> Exercise inputs
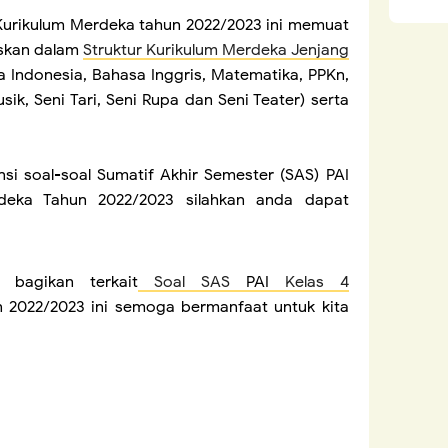
Kurikulum Merdeka tahun 2022/2023 ini memuat
laskan dalam
Struktur Kurikulum Merdeka Jenjang
 Indonesia, Bahasa Inggris, Matematika, PPKn,
sik, Seni Tari, Seni Rupa dan Seni Teater) serta
i soal-soal Sumatif Akhir Semester (SAS) PAI
deka Tahun 2022/2023 silahkan anda dapat
bagikan terkait
Soal SAS
PAI
Kelas 4
 2022/2023 ini semoga bermanfaat untuk kita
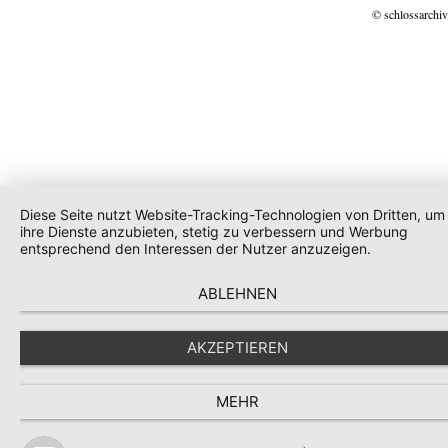
© schlossarchiv
Diese Seite nutzt Website-Tracking-Technologien von Dritten, um
ihre Dienste anzubieten, stetig zu verbessern und Werbung
entsprechend den Interessen der Nutzer anzuzeigen.
ABLEHNEN
AKZEPTIEREN
MEHR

> How to complete this task
Leaving out each picture, repeat exactly the lines above from the one that contains "sik, Seni Tari, Seni" through the one that contains "Diese Seite nutzt".

> Exercise solution
sik, Seni Tari, Seni Rupa dan Seni Teater) serta
i soal-soal Sumatif Akhir Semester (SAS) PAI
deka Tahun 2022/2023 silahkan anda dapat
bagikan terkait
Soal SAS
PAI
Kelas 4
 2022/2023 ini semoga bermanfaat untuk kita
© schlossarchiv
Diese Seite nutzt Website-Tracking-Technologien von Dritten, um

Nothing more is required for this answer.